Зинаида согласилась побыть здесь за старшую. Она решительно пресекла все попытки обращаться с семенами, как с булыжниками, объяснила, что на зимнее хранение кладут небитые клубни. Из прицепов на соломенную подстилку стали сваливать машину за машиной. Бурты вытянулись метров по тридцать каждый. Два дня их держали открытыми, после чего окутали соломой, и сам Митя бульдозерной лопатой аккуратно подгреб с двух сторон землю. Клубни опять оказались в сухой прохладе. До весны. Старый, дедовский способ. Что поделаешь, если нет современного хранилища! Впрочем, не такой уж и плохой способ, если осень ядреная и без холодных дождей. Картошку со своих огородов тоже по сей день хранили в ямах. И ничего. Весной открывали и видели сухие чистые клубни. На базаре эта перебранная картошка шла на рубль три килограмма. Дороже магазинной, а брали охотно. Уж больно приглядна, вовсе без черноты от побоев и болезней.
Зина работала все эти дни с каким-то болезненным азартом. Выглядела она сумрачно, разговаривала неохотно, похоже, очень неприятная дума ни на минуту не вставляла ее. Когда вечером приходила домой, тоже не больно оживлялась даже при детях. Так, два слова с матерью, приказ Глебу и Борису ложиться, ответ на вопрос Марины — и скорее в спальню, чтобы побыть со своей думой наедине. Когда дети засыпали, она вытаскивала из-за лифчика потрепанные письма, два письма, полученные одно за другим, перечитывала их, и брови ее грозно сходились. Так она долго сидела, задумавшись, бросив руки с листками на колени. И такая горечь стыла на ее красивом лице, такая боль…
— Дура я, дура, — сказала однажды себе самой. И, еще раз оглядев листки, исписанные красивым почерком Бориса Силантьевича, принялась рвать их, медленно и с болью, сперва пополам, потом еще надвое, еще, пока в горсти не остался ворох мелких квадратиков. Она жестко смяла их, накинула на плечи шаль и вышла в огород, пахну́вший на нее холодом быстро остывшей земли и осеннего неба. Без слезинки на глазах открыла дверцу летней кухни, сунула в печку бумажную труху с несбывшимися надеждами и чиркнула спичкой. Стояла и завороженно смотрела на пламя. Все! Чего надумала? На что рассчитывала с кучей детей, с уже сложившейся, быстро проходящей бабьей судьбой?..

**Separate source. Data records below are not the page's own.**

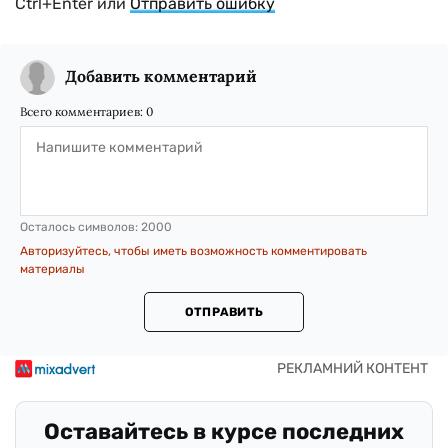
Ctrl+Enter или
Отправить ошибку
Добавить комментарий
Всего комментариев:
0
Осталось символов:
2000
Авторизуйтесь, чтобы иметь возможность комментировать
материалы
ОТПРАВИТЬ
Оставайтесь в курсе последних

Откуда-то из далекого девичества выплыла в памяти частушка. С томительным ощущением безвозвратности она прислушивалась к ее звучанию:
Вернувшись, она еще долго сидела над Борисом и Глебом, над Катенькой, вглядываясь при зеленоватом свете ночника в их безмятежные святые черты, и смутно угадывала, что в них прорезается от нее самой, а что от Архипа. А ведь были и молодость, и великие какие-то надежды, мечты о бесконечной радости от большого мира и необыкновенной, яркой жизни. Все это вспомнила, разглядев свою девичью мечту в Катенькином лице, доверчиво расслабленном во сне.